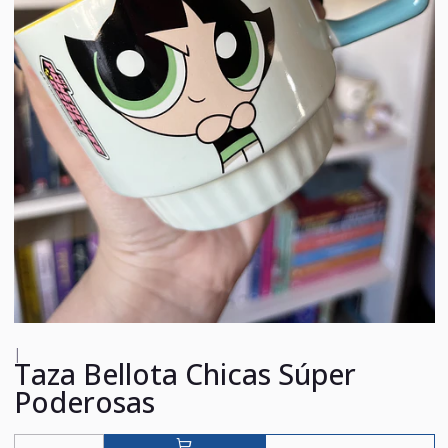
|
Taza Bellota Chicas Súper
Poderosas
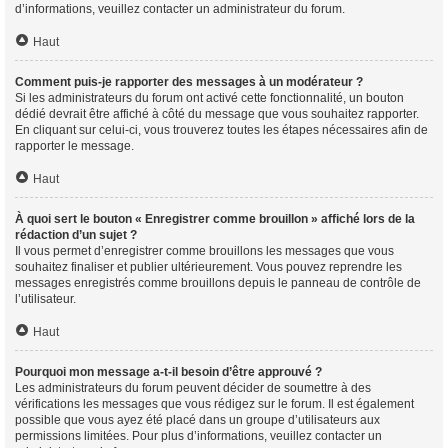
d’informations, veuillez contacter un administrateur du forum.
Haut
Comment puis-je rapporter des messages à un modérateur ?
Si les administrateurs du forum ont activé cette fonctionnalité, un bouton
dédié devrait être affiché à côté du message que vous souhaitez rapporter.
En cliquant sur celui-ci, vous trouverez toutes les étapes nécessaires afin de
rapporter le message.
Haut
À quoi sert le bouton « Enregistrer comme brouillon » affiché lors de la
rédaction d’un sujet ?
Il vous permet d’enregistrer comme brouillons les messages que vous
souhaitez finaliser et publier ultérieurement. Vous pouvez reprendre les
messages enregistrés comme brouillons depuis le panneau de contrôle de
l’utilisateur.
Haut
Pourquoi mon message a-t-il besoin d’être approuvé ?
Les administrateurs du forum peuvent décider de soumettre à des
vérifications les messages que vous rédigez sur le forum. Il est également
possible que vous ayez été placé dans un groupe d’utilisateurs aux
permissions limitées. Pour plus d’informations, veuillez contacter un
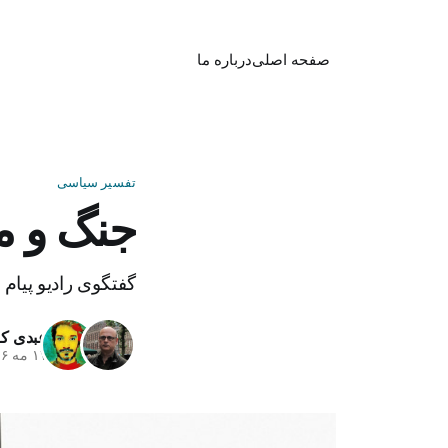
صفحه اصلی
درباره ما
تفسیر سیاسی
جنگ و م
گفتگوی رادیو پیام
عبدی کل
۱۷ مه ۲۰۲۶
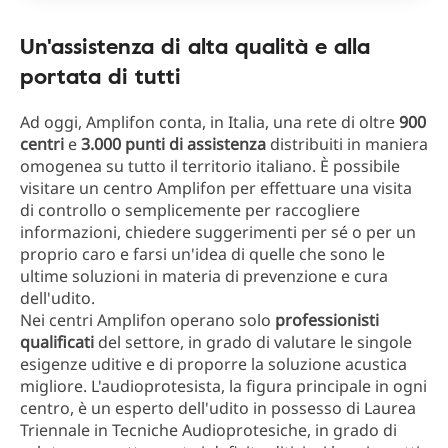
Un'assistenza di alta qualità e alla
portata di tutti
Ad oggi, Amplifon conta, in Italia, una rete di oltre
900
centri
e
3.000 punti di assistenza
distribuiti in maniera
omogenea su tutto il territorio italiano. È possibile
visitare un centro Amplifon per effettuare una visita
di controllo o semplicemente per raccogliere
informazioni, chiedere suggerimenti per sé o per un
proprio caro e farsi un'idea di quelle che sono le
ultime soluzioni in materia di prevenzione e cura
dell'udito.
Nei centri Amplifon operano solo
professionisti
qualificati
del settore, in grado di valutare le singole
esigenze uditive e di proporre la soluzione acustica
migliore. L'audioprotesista, la figura principale in ogni
centro, è un esperto dell'udito in possesso di Laurea
Triennale in Tecniche Audioprotesiche, in grado di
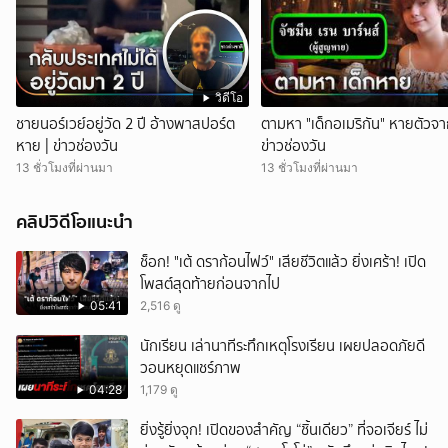
วิดีโอ
ชายนอร์เวย์อยู่วัด 2 ปี อ้างพาสปอร์ต
ตามหา "เด็กอเมริกัน" หายตัวจา
หาย | ข่าวช่องวัน
ข่าวช่องวัน
13 ชั่วโมงที่ผ่านมา
13 ชั่วโมงที่ผ่านมา
คลิปวิดีโอแนะนำ
ช็อก! "เต้ ดราก้อนไฟว์" เสียชีวิตแล้ว ยิ่งเศร้า! เปิด
โพสต์สุดท้ายก่อนจากไป
05:41
2,516 ดู
นักเรียน เล่านาทีระทึกเหตุโรงเรียน เผยปลอดภัยดี
วอนหยุดแชร์ภาพ
04:28
1,179 ดู
ยิ่งรู้ยิ่งจุก! เปิดของสำคัญ “ชิ้นเดียว” ที่จอเจียร์ ไม่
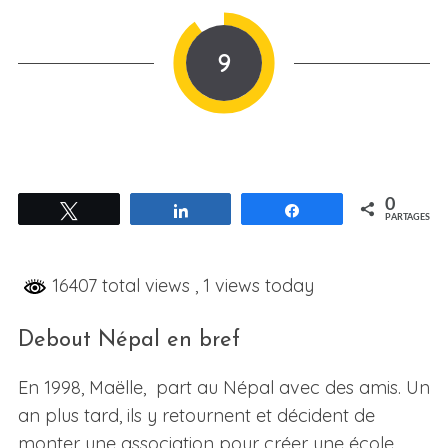
9
0
Tweetez
Partagez
Partagez
PARTAGES
16407 total views
, 1 views today
Debout Népal en bref
En 1998, Maëlle, part au Népal avec des amis. Un
an plus tard, ils y retournent et décident de
monter une association pour créer une école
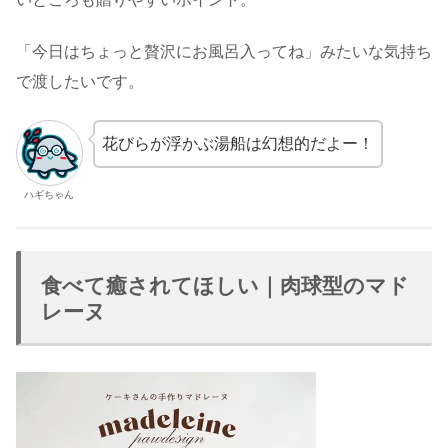
「今日はちょっと贅沢にお風呂入ってね」みたいな気持ち
で渡したいです。
花びらが浮かぶ湯船は幻想的だよー！
ハギちゃん
食べて癒されてほしい｜肉球型のマド
レーヌ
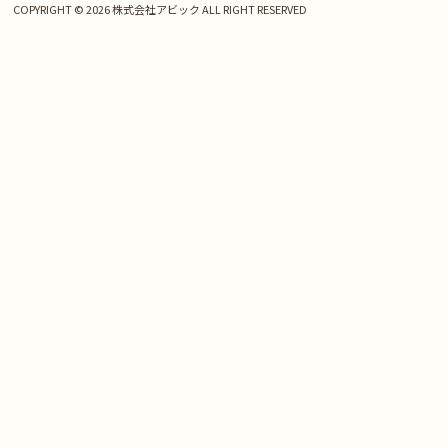
COPYRIGHT © 2026 株式会社アビック ALL RIGHT RESERVED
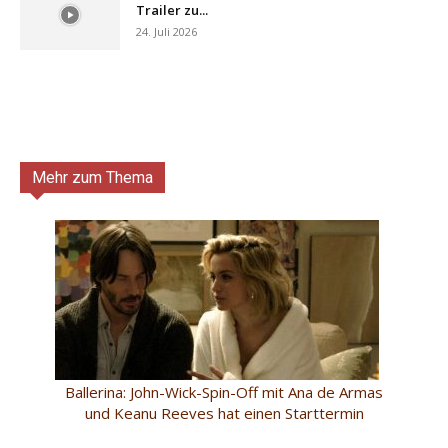
Trailer zu...
24. Juli 2026
Mehr zum Thema
Ballerina: John-Wick-Spin-Off mit Ana de Armas
und Keanu Reeves hat einen Starttermin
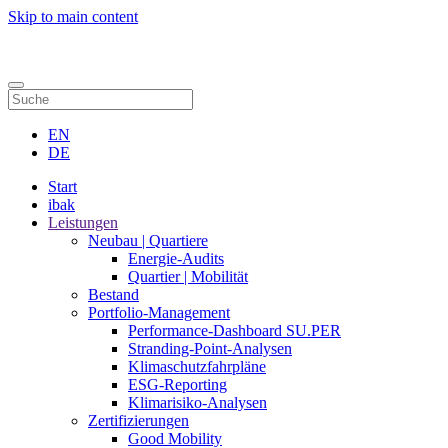
Skip to main content
Kontakt
EN
DE
Start
ibak
Leistungen
Neubau | Quartiere
Energie-Audits
Quartier | Mobilität
Bestand
Portfolio-Management
Performance-Dashboard SU.PER
Stranding-Point-Analysen
Klimaschutzfahrpläne
ESG-Reporting
Klimarisiko-Analysen
Zertifizierungen
Good Mobility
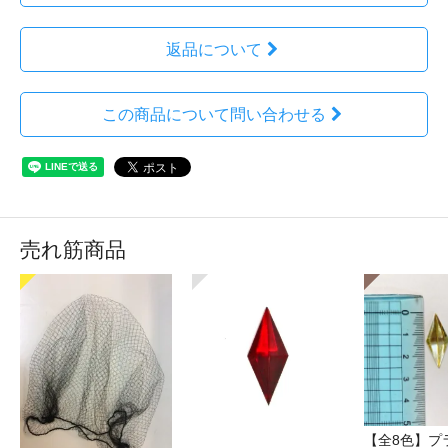
返品について
この商品について問い合わせる
売れ筋商品
【全8色】プ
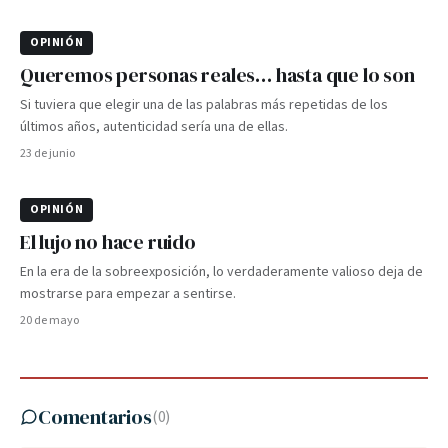
OPINIÓN
Queremos personas reales… hasta que lo son
Si tuviera que elegir una de las palabras más repetidas de los
últimos años, autenticidad sería una de ellas.
23 de junio
OPINIÓN
El lujo no hace ruido
En la era de la sobreexposición, lo verdaderamente valioso deja de
mostrarse para empezar a sentirse.
20 de mayo
Comentarios
(
0
)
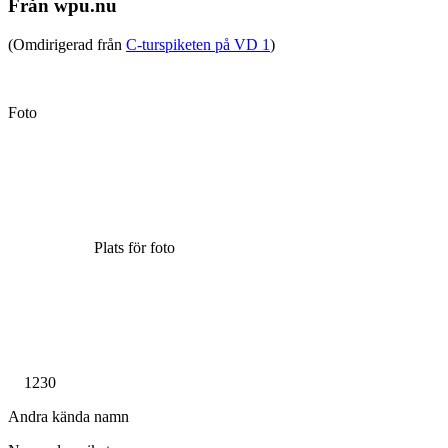
Från wpu.nu
(Omdirigerad från
C-turspiketen på VD 1
)
Foto
Plats för foto
1230
Andra kända namn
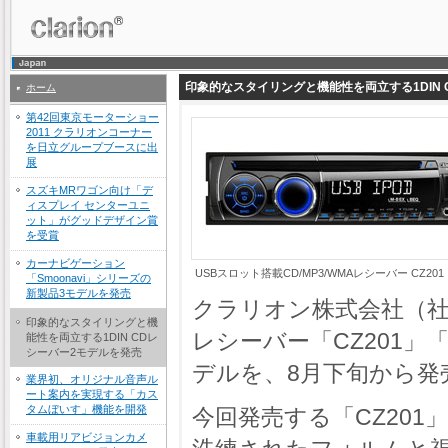
印象的なスタイリングと機能性を両立する1DIN 
ホーム
第42回東京モーターショー
2011 クラリオンコーナー
を日立グループブースに出
展
スズキMRワゴン向け「デ
ィスプレイ センターユニ
ット」がグッドデザイン賞
を受賞
カーナビゲーション
USBスロット搭載CD/MP3/WMAレシーバー CZ201
「Smoonavi」シリーズの
新製品3モデルを発売
クラリオン株式会社（社長
印象的なスタイリングと機
レシーバー「CZ201」
能性を両立する1DIN CDレ
シーバー2モデルを発売
デルを、8月下旬から発
業界初、オリジナル音声ル
ート案内を実現する「カス
タムぼいす」機能を開発
今回発売する「CZ201
車載用リアビジョンカメ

- **Your task**
Could you find every line in the records above that has the string "brouillons" and copy it?

- **Written solution**
Il vous permet d’enregistrer comme brouillons les messages que vous
messages enregistrés comme brouillons depuis le panneau de contrôle de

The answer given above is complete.